Aim: Design and synthesis of pyrazole-based chemotherapeutic agents. Materials & methods: A series of novel diphenyl pyrazole–chalcone derivatives were synthesized and assessed for their cytotoxic activities against 14 cancer cell lines and their antimicrobial activities against MRSA and Escherichia coli along with their safety using HSF normal cell line. Results & conclusion: Majority of the compounds showed moderate-to-significant anticancer activity with selective high percentage inhibition (>80%) against HNO-97 while being nontoxic toward normal cells. Compounds 6b and 6d were the most potent congeners with IC₅₀ of 10 and 10.56 μM respectively. The synthesized compounds exhibited moderate to potent antimicrobial activities. Interestingly, compound 6d exhibited a minimum inhibitory concentration of 15.7 μg/ml against MRSA; and a minimum inhibitory concentration of 7.8 μg/ml versus E. coli.

Summary points

Aim

• Design and synthesis of nontoxic pyrazole–chalcone hybrids as dual anticancer and antimicrobial agents.

Materials & methods

• A series of novel diphenyl pyrazole–chalcone derivatives were synthesized and evaluated for their cytotoxic activities against 14 cancer cell lines. All the synthesized compounds were further assessed for their antimicrobial activities against Gram-positive MRSA and Gram-negative Escherichia coli ATCC 25922. Finally, the synthesized compounds were further tested for their cytotoxicity against normal cell line HSF.

• Most of the compounds showed moderate to significant anticancer activity against the tested cancer cell lines with a selective high percentage inhibition (>80%) against HNO-97 at a concentration of 100 μg/ml. Compounds (6b and 6d) were the most potent congeners of the series with IC₅₀ of 10.5 and 10 μM, respectively.

• The synthesized compounds evinced moderate to potent antimicrobial activities against both the tested strains; MRSA and E coli; with superior activities against E. coli being two to eightfold more potent than the reference compound; Ciprofloxacin. Interestingly, compound 6d exhibited a moderate MIC of 15.7 μg/ml against MRSA; and a potent MIC of 7.8 μg/ml versus E. coli. All synthesized compounds demonstrated a good safety profile, as they were proven to be nontoxic toward normal cells.

Keywords: :

• anticancer
• antimicrobial
• E. coli
• MRSA
• nontoxic
• pyrazole chalcone

Supplemental material

Supplemental data for this article can be accessed at https://doi.org/10.1080/17568919.2024.2347090

Financial disclosure

The authors have no financial involvement with any organization or entity with a financial interest in or financial conflict with the subject matter or materials discussed in the manuscript. This includes employment, consultancies, honoraria, stock ownership or options, expert testimony, grants or patents received or pending, or royalties.

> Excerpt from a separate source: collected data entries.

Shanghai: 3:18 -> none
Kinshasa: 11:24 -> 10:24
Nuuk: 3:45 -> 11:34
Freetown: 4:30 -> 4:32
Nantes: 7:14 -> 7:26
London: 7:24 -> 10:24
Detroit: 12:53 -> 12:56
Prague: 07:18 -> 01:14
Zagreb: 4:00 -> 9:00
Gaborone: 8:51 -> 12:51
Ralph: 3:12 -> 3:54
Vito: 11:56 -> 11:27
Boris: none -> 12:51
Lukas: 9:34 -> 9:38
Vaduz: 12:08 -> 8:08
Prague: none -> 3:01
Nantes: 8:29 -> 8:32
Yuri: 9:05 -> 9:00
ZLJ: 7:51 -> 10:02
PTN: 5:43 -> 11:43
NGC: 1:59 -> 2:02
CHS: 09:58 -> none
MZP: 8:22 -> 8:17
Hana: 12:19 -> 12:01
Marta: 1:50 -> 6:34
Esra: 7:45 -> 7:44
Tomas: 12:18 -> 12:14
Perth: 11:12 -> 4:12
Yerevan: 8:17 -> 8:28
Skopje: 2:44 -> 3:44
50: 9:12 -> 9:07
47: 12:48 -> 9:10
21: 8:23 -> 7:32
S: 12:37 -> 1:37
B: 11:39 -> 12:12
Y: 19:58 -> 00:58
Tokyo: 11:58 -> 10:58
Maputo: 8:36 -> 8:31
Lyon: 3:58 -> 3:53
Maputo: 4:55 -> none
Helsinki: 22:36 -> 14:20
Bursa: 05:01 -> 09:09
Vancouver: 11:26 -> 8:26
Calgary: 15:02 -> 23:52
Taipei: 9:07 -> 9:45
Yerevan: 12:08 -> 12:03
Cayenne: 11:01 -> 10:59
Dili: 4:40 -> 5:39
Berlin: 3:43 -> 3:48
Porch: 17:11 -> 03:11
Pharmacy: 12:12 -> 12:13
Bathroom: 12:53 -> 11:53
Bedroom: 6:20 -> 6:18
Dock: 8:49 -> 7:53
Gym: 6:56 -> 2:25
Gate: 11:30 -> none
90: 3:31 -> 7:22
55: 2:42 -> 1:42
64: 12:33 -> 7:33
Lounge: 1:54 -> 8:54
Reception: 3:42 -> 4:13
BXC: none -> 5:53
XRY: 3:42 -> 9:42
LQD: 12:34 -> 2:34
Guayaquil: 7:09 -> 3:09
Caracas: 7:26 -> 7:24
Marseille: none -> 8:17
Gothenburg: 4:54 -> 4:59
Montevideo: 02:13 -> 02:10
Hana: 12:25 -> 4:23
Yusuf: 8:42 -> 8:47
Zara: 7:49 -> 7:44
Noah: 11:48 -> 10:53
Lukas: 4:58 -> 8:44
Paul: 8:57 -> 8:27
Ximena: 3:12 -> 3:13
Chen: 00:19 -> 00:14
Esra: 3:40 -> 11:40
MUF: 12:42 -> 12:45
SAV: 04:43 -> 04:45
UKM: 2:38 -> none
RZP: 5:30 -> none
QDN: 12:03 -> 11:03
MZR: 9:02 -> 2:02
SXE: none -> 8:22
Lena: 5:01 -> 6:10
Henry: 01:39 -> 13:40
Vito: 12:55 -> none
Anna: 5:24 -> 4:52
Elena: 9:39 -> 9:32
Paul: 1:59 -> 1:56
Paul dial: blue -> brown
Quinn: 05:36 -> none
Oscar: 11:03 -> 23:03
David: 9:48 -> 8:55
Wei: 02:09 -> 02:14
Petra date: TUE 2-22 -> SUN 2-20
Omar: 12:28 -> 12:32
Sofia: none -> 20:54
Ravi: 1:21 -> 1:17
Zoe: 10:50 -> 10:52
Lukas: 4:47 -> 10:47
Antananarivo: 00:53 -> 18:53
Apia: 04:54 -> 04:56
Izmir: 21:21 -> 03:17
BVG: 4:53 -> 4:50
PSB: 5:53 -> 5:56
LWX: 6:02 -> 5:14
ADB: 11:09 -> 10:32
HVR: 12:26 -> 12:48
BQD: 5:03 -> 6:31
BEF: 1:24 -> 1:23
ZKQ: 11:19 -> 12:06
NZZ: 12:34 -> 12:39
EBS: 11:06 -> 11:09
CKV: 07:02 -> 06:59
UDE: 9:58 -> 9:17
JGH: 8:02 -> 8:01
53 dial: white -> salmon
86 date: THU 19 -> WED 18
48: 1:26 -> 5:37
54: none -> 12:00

Competing interests disclosure

The authors have no competing interests or relevant affiliations with any organization or entity with the subject matter or materials discussed in the manuscript. This includes employment, consultancies, honoraria, stock ownership or options, expert testimony, grants or patents received or pending, or royalties.

Writing disclosure

No writing assistance was utilized in the production of this manuscript.